Casting Coffee...

Signed-In Members Don't See This Ad

Craftdiggity

Member
Joined
Mar 10, 2010
Messages
1,373
Location
Egg Harbor Township, NJ
...and other loose materials present a problem. Some sink to the bottom of the mold, while others float to the top. Either way creates a bunch up of material at one end and a whole lot of nothing at the other.

For the materials that sink, I guess I could just add more until it fills the mold up, but what about things like coffee beans? They float so adding more doesn't necessarily accomplish anything. What do you guys do to get an even dispersal of your materials?

I have been working with PR if that matters. Alumilite might be different.
 
Signed-In Members Don't See This Ad

bitshird

Member
Joined
Aug 27, 2007
Messages
10,236
Location
Adamsville, TN, USA.
Chris, just make sure that you don't use so much filler material that it messes with your amount of MEKP with too much material you have to increase the amount of MEKP. DAMHIKT
 

PTownSubbie

Member
Joined
May 15, 2009
Messages
2,229
Location
Chesapeake, VA
I pack my vertical silicone molds full to the top and then pour the PR over top slowly allowing the tube to fill.

Once full, I put a small piece of window screen over the top and secure it with a rubber band. Nothing comes out the top then and the blank is long enough that if some pieces are not in the bottom, it gets cut off anyway...
 

atomic ray

Member
Joined
Jul 25, 2010
Messages
82
Location
Corpus Christi Texas
One of the finer points involved with resin casting...suspended materials.

Unfortunately there is no right answer to this one :at-wits-end:

But it greatly depends on the material, you have noted coffee beans...tough because of the potential for floaters. I have dealt with floaters for most of my castings (I deal a lot with desiccated insects, bones, and other organic materials with air pockets) for science centers and museums as well as private collectors.

Floaters are an issue that each caster has a trick to success.

So I offer a few :bananen_smilies035:

Increase weight and decrease surface tension by dipping/soaking your beans a bit before mixing in the MEKP.

Increase the amount of the material and thin your resin a bit with styrene/wax...that way the resin passes by the stable bits.

Cast in successive stages...say in a tube mold...mix the resin without catalyst, separate into 3-4 small batches, cook one batch and pour, drop in beans, wait a minute or two (depending on how fast your resin cooks, I get 8-12 minutes with a 2-3 minute plastic stage), cook next batch and pour, drop in beans, continue...by staging your bean addition with the partial cures you should have enough grip between pours for the beans to find a place rather than bind together and sink.
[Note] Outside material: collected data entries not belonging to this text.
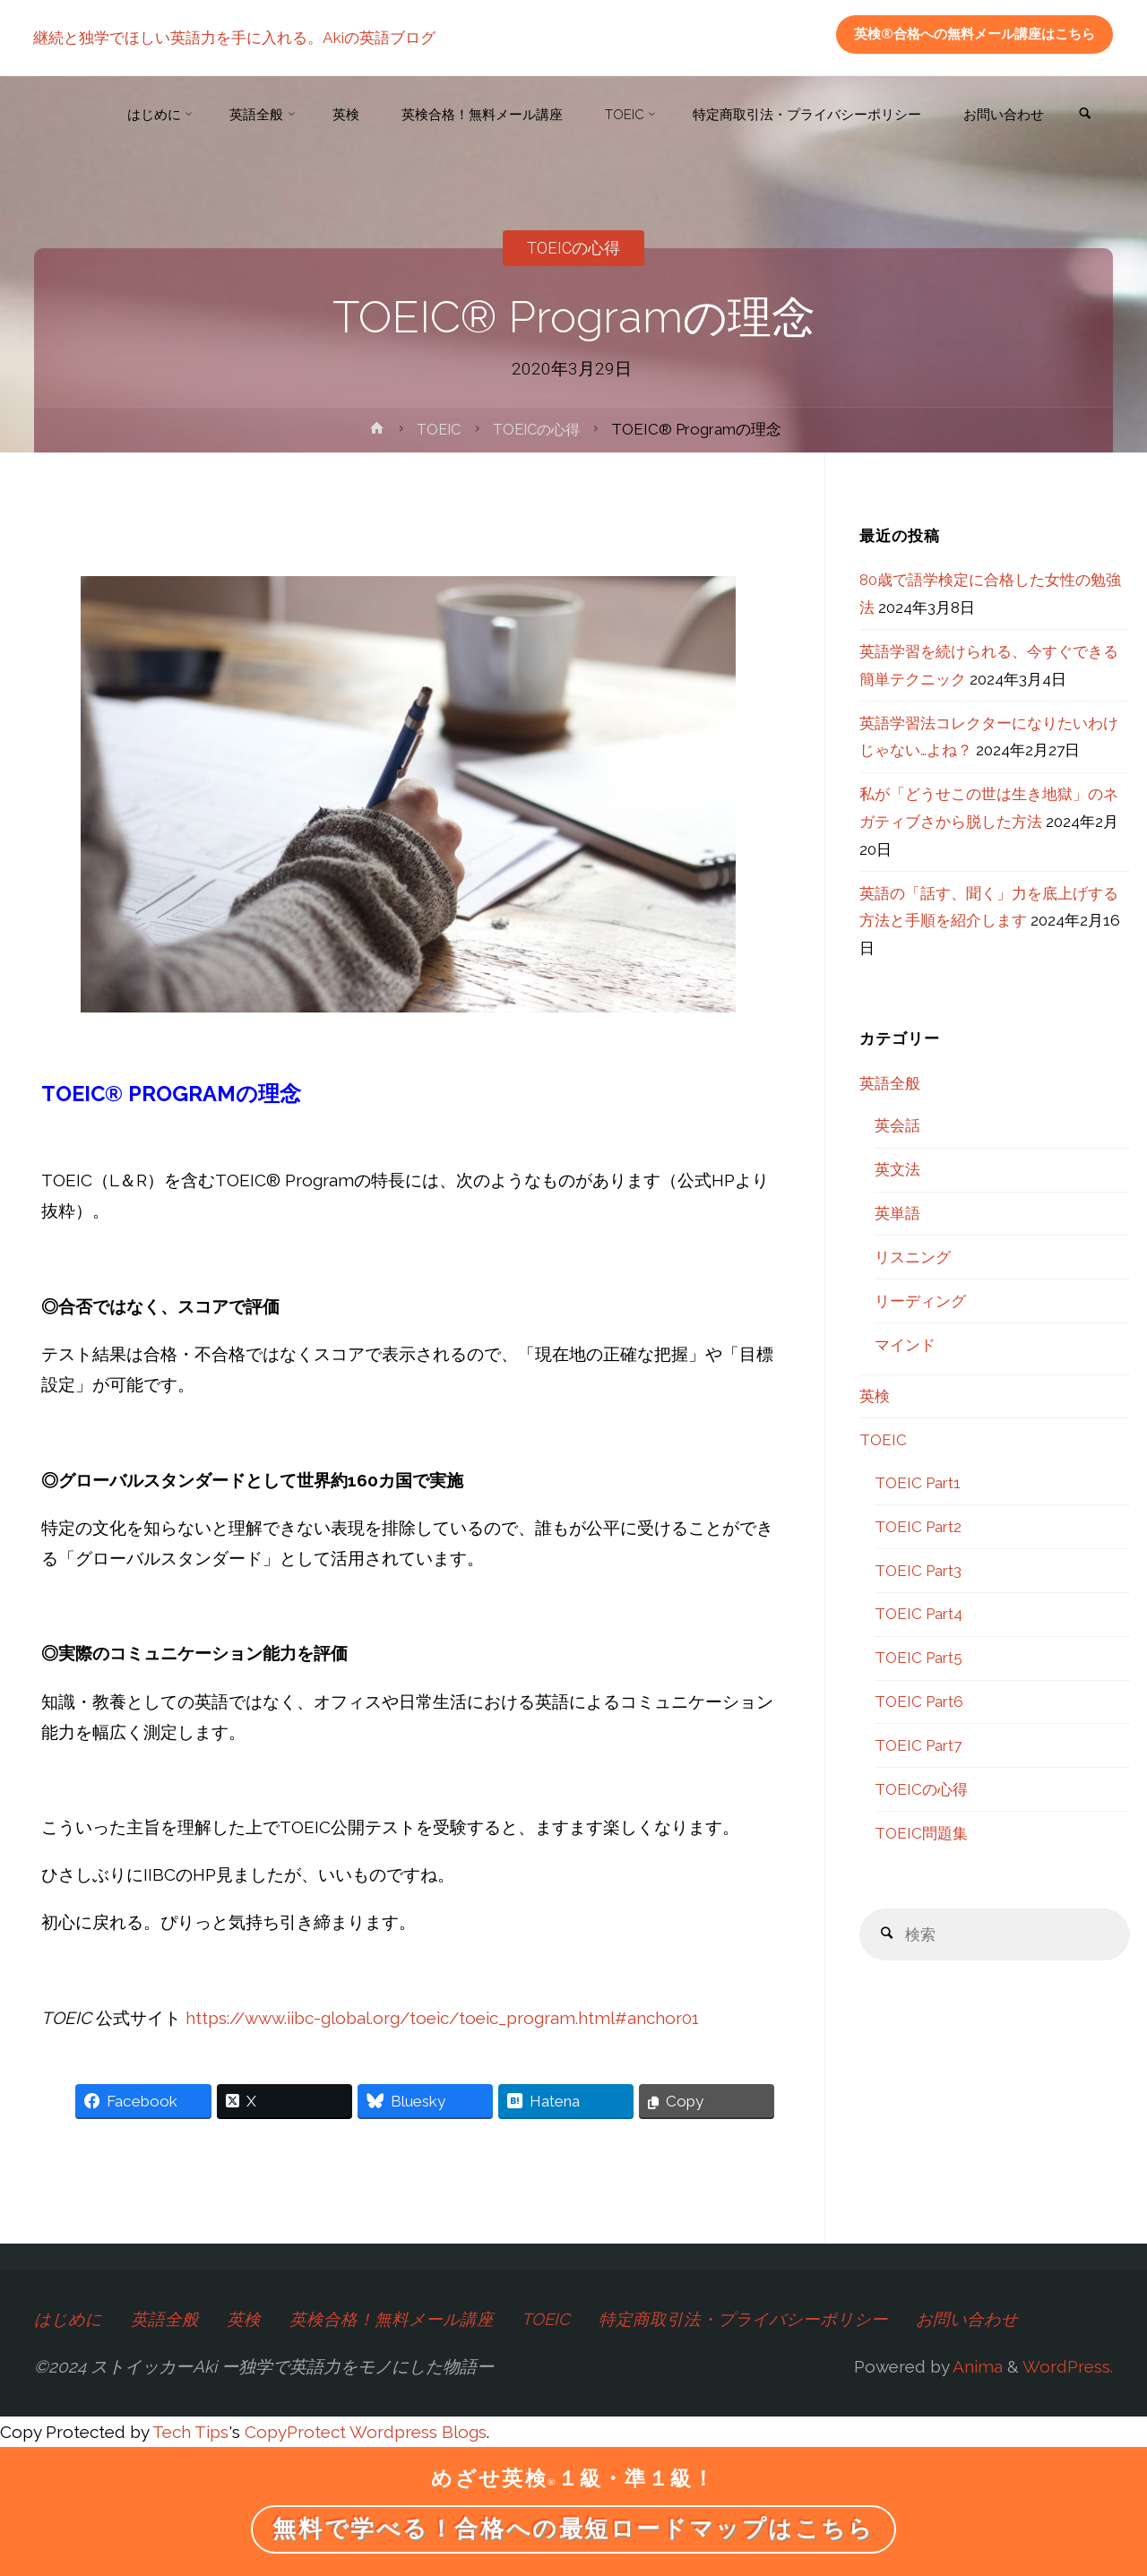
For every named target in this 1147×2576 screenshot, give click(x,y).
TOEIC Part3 (918, 1571)
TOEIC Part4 (918, 1614)
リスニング (913, 1257)
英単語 (897, 1213)
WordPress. (1067, 2366)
Cook and pour a batch of resin allowing for a 25-33% volume increase with the bean inclusion...let it set up for a few seconds and drop in some beans, push down some beans using a chop stick (marked in 25% increments of the mold), and see if the remaining floaters sink, if not thne push some more, and continue until you have used the amount of beans (measured in the tube before the pour) desired.

And others.

It greatly depends on how you work, how you cook your resin (hot and fast or cool and slow), the material used, your molds, etc..

To be honest for real floaters I use a shallow mold if possible and let the resin set for a minute or so, paint on hot resin to the floater in question, set in place (held with a waxed SS pin/rod), once it catches then pour the remaining top (or bottom as it normally is) amount of resin.

This is a tough one and is rewarding...a badge of honor among casters...it shows character and creativity with due process.